Bosi described Conran as “a visionary and a legend” in his tribute on Instagram. “Bibendum was so important to him. We will do our best to continue to make him proud. Tonight I will have a cigar in his honour,” he said.

Quaglino’s, which Conran bought in 1993, was opened by Giovanni Quaglino on Bury Street in St James’s in 1929 and attracted a glittering clientele in its heyday, including author Evelyn Waugh and King Edward VIII.

At the height of Conran’s success, his restaurant empire stretched to 50 venues including Orrery in Marylebone and the Blueprint Cafe at the Design Museum.

Jeremy Lee, head chef of Quo Vadis, who worked in the kitchens of both Bibendum and the Blueprint Café, gave this tribute to Eater London:

“What a man. What a legacy. I’ll miss his impeccable style and bonhomie. We loved the same food, beautiful produce, carefully prepared, considered, simply prepared and cooked, and, on many an occasion, the same wine, more often than not a Burgundy chosen by the late great Bill Baker.”

Australian chef and baker Dan Lepard wrote on Twitter that Conran was “an extraordinary visionary” and “the force that drove the wave of new kitchen talents through the 1980s and onwards”.

Restaurant critic Marina O’Loughlin wrote on Twitter that Conran “changed how we live and eat, and brought voluptuous pleasure at a time when the country was starved of it.”

The Michelin Guide, meanwhile, described Conran as “a visionary who transformed the London restaurant scene and made eating out glamourous, exciting and stylish”.

His last restaurant venture was the sustainably focused Wilder, which opened last year in the basement of Boundary in Shoreditch.

In addition to food, Conran was passionate about wine, which he first got interested in while working as a designer for John Harvey & Sons in Bristol.

“Red and white Burgundy are my passions – they have an indefinable decadence about them. I was born in 1931, which was a terrible year for Bordeaux.

“As a result I’ve been given some disastrous presents. Michael Broadbent gave me a bottle of 1931 Haut-Brion, which was undrinkable vinegar,” Conran told me in a Decanter interview in 2010.

“As I get older, I understand the subtlety of wine more. I find Burgundy more French than Bordeaux. Bordeaux has been Americanised and is very concerned with money. Burgundy is more intellectual than Bordeaux.
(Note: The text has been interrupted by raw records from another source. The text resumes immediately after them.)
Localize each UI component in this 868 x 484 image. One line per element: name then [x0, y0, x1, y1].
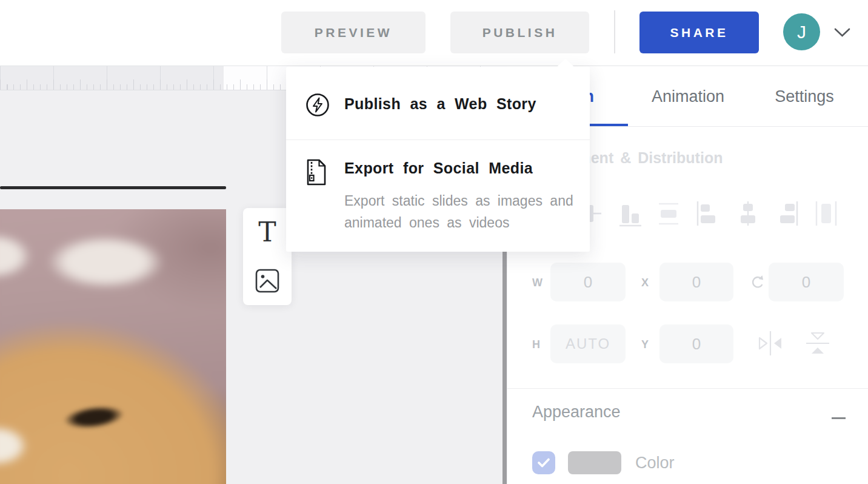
- x-input[interactable]: [659, 263, 733, 301]
- text-tool-icon: T: [258, 219, 276, 246]
- align-bottom-icon[interactable]: [617, 199, 644, 228]
- align-left-icon[interactable]: [695, 199, 722, 228]
- share-button[interactable]: SHARE: [639, 12, 759, 53]
- distribute-horizontal-icon[interactable]: [813, 199, 840, 228]
- publish-button[interactable]: PUBLISH: [450, 12, 589, 53]
- app-window: T Design Animation Settings Alignment & …: [0, 0, 868, 484]
- top-bar: PREVIEW PUBLISH SHARE J: [0, 0, 868, 66]
- image-tool-icon: [255, 269, 280, 293]
- avatar-initial: J: [797, 22, 806, 42]
- menu-item-publish-web-story[interactable]: Publish as a Web Story: [286, 67, 590, 139]
- y-input[interactable]: [659, 324, 733, 363]
- canvas-dog-image[interactable]: [0, 209, 226, 484]
- preview-button[interactable]: PREVIEW: [281, 12, 426, 53]
- header-divider: [614, 10, 615, 53]
- flip-horizontal-icon[interactable]: [756, 330, 784, 357]
- lightning-circle-icon: [305, 92, 330, 118]
- check-icon: [537, 457, 550, 468]
- x-label: X: [641, 277, 659, 289]
- align-right-icon[interactable]: [773, 199, 800, 228]
- rotation-input[interactable]: [769, 263, 844, 301]
- insert-toolbar: T: [243, 208, 292, 305]
- chevron-down-icon[interactable]: [834, 28, 850, 38]
- dog-photo-paint: [0, 209, 226, 484]
- height-label: H: [532, 338, 550, 351]
- appearance-section-title: Appearance: [532, 403, 621, 422]
- vertical-scrollbar[interactable]: [502, 252, 507, 484]
- color-checkbox[interactable]: [532, 451, 555, 474]
- text-tool-button[interactable]: T: [243, 208, 292, 257]
- color-swatch[interactable]: [568, 451, 621, 474]
- canvas-divider-element[interactable]: [0, 186, 226, 189]
- flip-vertical-icon[interactable]: [804, 329, 832, 358]
- rotation-icon: [749, 273, 766, 291]
- collapse-section-icon[interactable]: [832, 417, 846, 419]
- image-tool-button[interactable]: [243, 257, 292, 305]
- avatar[interactable]: J: [783, 13, 820, 50]
- color-label: Color: [635, 454, 675, 472]
- tab-settings[interactable]: Settings: [775, 87, 834, 106]
- width-input[interactable]: [550, 263, 626, 301]
- menu-item-description: Export static slides as images and anima…: [344, 190, 575, 234]
- height-input[interactable]: [550, 324, 626, 363]
- tab-animation[interactable]: Animation: [652, 87, 724, 106]
- section-divider: [507, 388, 868, 389]
- menu-item-export-social[interactable]: Export for Social Media Export static sl…: [286, 140, 590, 252]
- y-label: Y: [641, 338, 659, 351]
- menu-item-title: Publish as a Web Story: [344, 95, 536, 113]
- align-center-icon[interactable]: [735, 199, 761, 228]
- dropdown-pointer: [556, 59, 575, 67]
- menu-item-title: Export for Social Media: [344, 160, 533, 177]
- zip-document-icon: [306, 158, 327, 186]
- width-label: W: [532, 277, 550, 289]
- publish-dropdown-menu: Publish as a Web Story Export for Social…: [286, 67, 590, 252]
- distribute-vertical-icon[interactable]: [655, 199, 682, 228]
“Old Burgundy has such fantastic, complex flavours. I’ve got two cellars under my house in Berkshire, one for white wine and one for red. They’re the perfect temperature and humidity for both wine and cigars,” he added.

Conran’s favourite drinking companion was the larger-than-life Bill Baker of Reid Wines, who helped him build his Burgundy collection.

“He would drive me around Burgundy in his huge Land Rover, loading case after case at every vineyard we stopped off at. When I went on the Eurostar with him, he’d bring a big basket full of wine, which we’d crack open during the journey,” Conran said.

Cigars were another of Conran’s passions – he was known to smoke three Hoyo de Monterrey Epicure No2s a day. He was also an avid art collector and owned a number of paintings by Howard Hodgkin and David Hockney.